The world will give applause to him who rules in great affairs,
To him who in a lofty place assumes a nation’s cares;
His name is passed from lip to lip, his fame is spread abroad,
And they are envied whom he deigns to please with smile or nod;
But there’s another, poor perhaps, unhonored and unknown,
To whom I raise my hat, because of worth that is his own—
The honest man who daily does the best that he may do
And makes the world his debtor for a worthy son or two.
The crowds will gladly shout his name who guides a splendid fleet
And makes his country’s foemen feel the sorrow of defeat;
For him the waiting bands will play, for him the flags will fly,
For him the people will applaud and raise the arches high;
But while they crown him and are glad to stand and watch him pass
I lift my hat to one for whom there is no sounding brass—
The honest man whose sons are taught so they may understand
The worth of honor and the debt they owe their native land.

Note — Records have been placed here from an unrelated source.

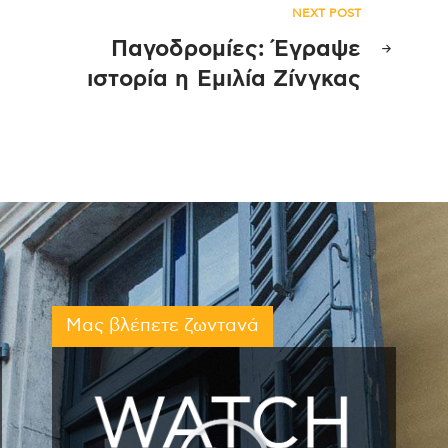
NEXT POST
Παγοδρομίες: Έγραψε
ιστορία η Εμιλία Ζίνγκας
Μας βλέπετε ζωντανά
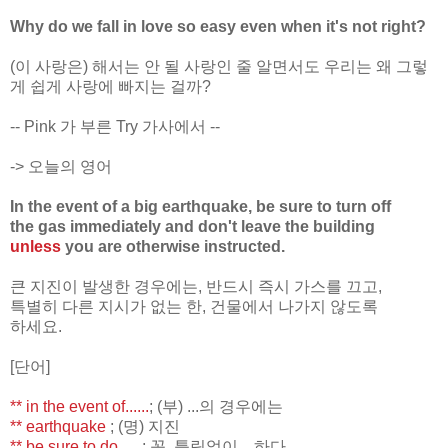
Why do we fall in love so easy
even when it's not right?
(이 사랑은) 해서는 안 될 사랑인 줄 알면서도 우리는 왜 그렇
게 쉽게 사랑에 빠지는 걸까?
-- Pink 가 부른 Try 가사에서 --
-> 오늘의 영어
In the event of a big earthquake, be sure to turn off
the gas immediately and don't leave the building
unless
you are otherwise instructed.
큰 지진이 발생한 경우에는, 반드시 즉시 가스를 끄고,
특별히 다른 지시가 없는 한, 건물에서 나가지 않도록
하세요.
[단어]
** in the event of......
; (부) ...의 경우에는
** earthquake
; (명) 지진
** be sure to do.....
; 꼭, 틀림없이 ...하다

The world will give sweet praise to him who has enriched its art,
And learn to prize the poet’s song if it shall touch the heart.
There will be high rewards for them who govern and direct,
The warrior and the statesman will be named with the elect;
But there is one whom few will deign to gladden with applause,
Though all his efforts, all his hopes, involve a worthy cause—
The honest man whose sons are taught that honor still is good,
Who, all unnoticed, triumphs in his right of parenthood.